Thousands of pieces of reclaimed timber were used to create a “directional vortex” and a monolithic grand staircase for the award-winning Hotel Hotel interior in Canberra. Stephen Cousins reports
Walking up the grand staircase and into the lobby of Hotel Hotel, a new boutique hotel located in Canberra, South East Australia, you get the uplifting, and disorienting, sensation of being thrust into hyperspace whilst moving through a lumber yard.
The walls and ceiling that surround the stair, a key element of the hotel interior design by Melbourne-based practice March Studio, are covered with over 5,000 pieces of reclaimed timber suspended in “mid-air” on some 1,200 vertical steel rods.
The scattered timbers filter light in from outside the building, casting pixelated shadows across the floor and the staircase, itself a stacked agglomeration of chunky reclaimed timber sections.

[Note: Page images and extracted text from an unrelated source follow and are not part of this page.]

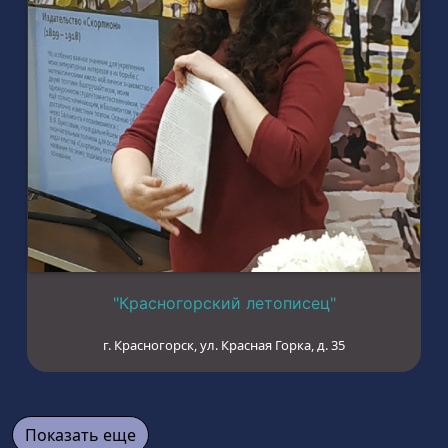
"Красногорский летописец"
г. Красногорск, ул. Красная Горка, д. 35
Показать еще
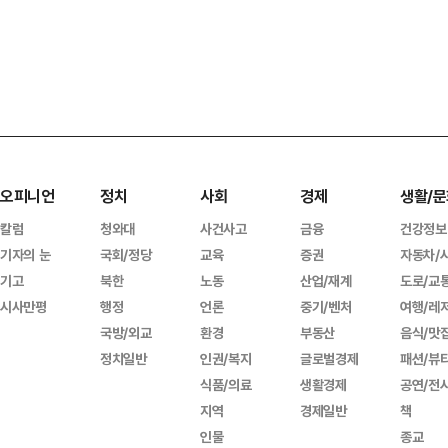
오피니언
정치
사회
경제
생활/문
칼럼
청와대
사건사고
금융
건강정보
기자의 눈
국회/정당
교육
증권
자동차/
기고
북한
노동
산업/재계
도로/교
시사만평
행정
언론
중기/벤처
여행/레
국방/외교
환경
부동산
음식/맛
정치일반
인권/복지
글로벌경제
패션/뷰
식품/의료
생활경제
공연/전
지역
경제일반
책
인물
종교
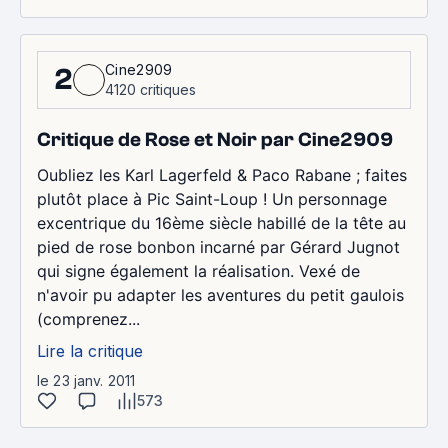
Cine2909
2
4120 critiques
Critique de Rose et Noir par Cine2909
Oubliez les Karl Lagerfeld & Paco Rabane ; faites
plutôt place à Pic Saint-Loup ! Un personnage
excentrique du 16ème siècle habillé de la tête au
pied de rose bonbon incarné par Gérard Jugnot
qui signe également la réalisation. Vexé de
n'avoir pu adapter les aventures du petit gaulois
(comprenez...
Lire la critique
le 23 janv. 2011
573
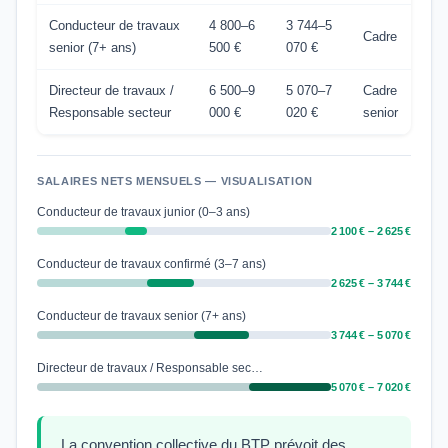
Conducteur de travaux
4 800–6
3 744–5
Cadre
senior (7+ ans)
500 €
070 €
Directeur de travaux /
6 500–9
5 070–7
Cadre
Responsable secteur
000 €
020 €
senior
SALAIRES NETS MENSUELS — VISUALISATION
Conducteur de travaux junior (0–3 ans)
2 100 € – 2 625 €
Conducteur de travaux confirmé (3–7 ans)
2 625 € – 3 744 €
Conducteur de travaux senior (7+ ans)
3 744 € – 5 070 €
Directeur de travaux / Responsable sec…
5 070 € – 7 020 €
La convention collective du BTP prévoit des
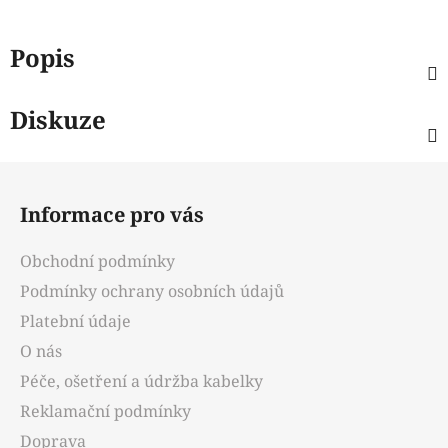
Popis
Diskuze
Z
á
Informace pro vás
p
a
Obchodní podmínky
t
Podmínky ochrany osobních údajů
í
Platební údaje
O nás
Péče, ošetření a údržba kabelky
Reklamační podmínky
Doprava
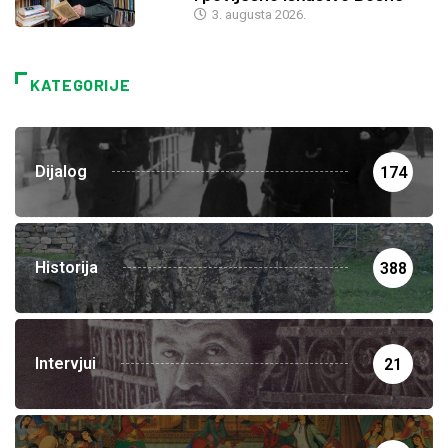
3. augusta 2026.
KATEGORIJE
Dijalog
174
Historija
388
Intervjui
21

The strips of timber give the impression of the blurred movement experienced when moving at high speed, which stands in contrast with the humble simplicity of the wood.

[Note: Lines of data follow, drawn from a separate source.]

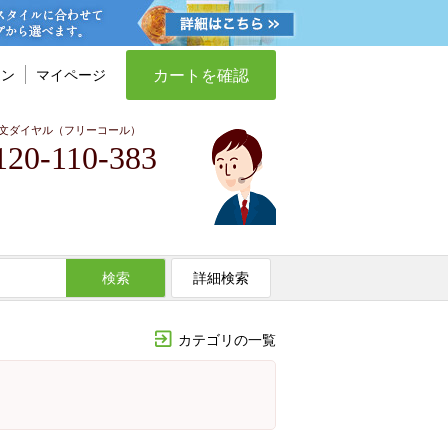
カートを確認
イン
マイページ
文ダイヤル（フリーコール）
120-110-383
検索
詳細検索
カテゴリの一覧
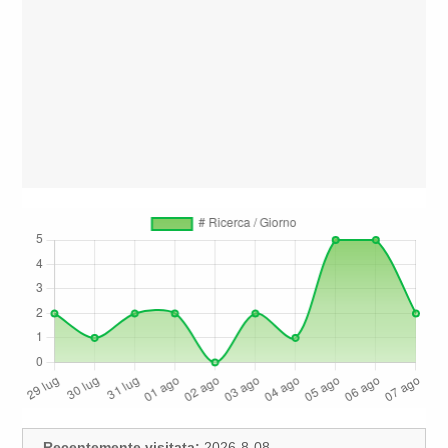
Recentemente visitata:
2026-8-08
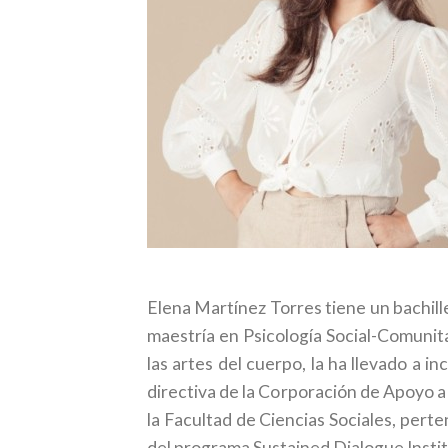
[spacer height=”20px”]
Elena Martínez Torres tiene un bachill
maestría en Psicología Social-Comunita
las artes del cuerpo, la ha llevado a 
directiva de la Corporación de Apoyo
la Facultad de Ciencias Sociales, pert
del programa Sustained Dialogue Instit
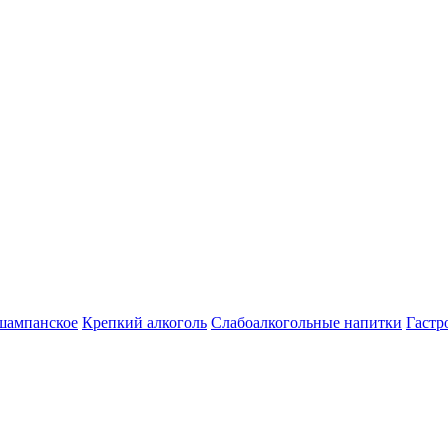
шампанское
Крепкий алкоголь
Слабоалкогольные напитки
Гастр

So powerful is the effect of this space, and other elements of March Studio’s scheme for Hotel Hotel, that it won World Interior of the Year at the INSIDE World Festival of Interiors in Singapore in 2015, beating 100 other nominated projects across nine categories to take the prize.
In delivering their verdict, the judges commented:
“The choice of raw elements gives a warmth and familiarity mixed with the excitement of the unexpected. They combine to make a powerful but not overwhelming series of spaces.”
Hotel Hotel sits within Nishi Commercial, a major new development located in Canberra’s arts and culture precinct, New Acton, incorporating government departments, private offices, a cinema and cafes.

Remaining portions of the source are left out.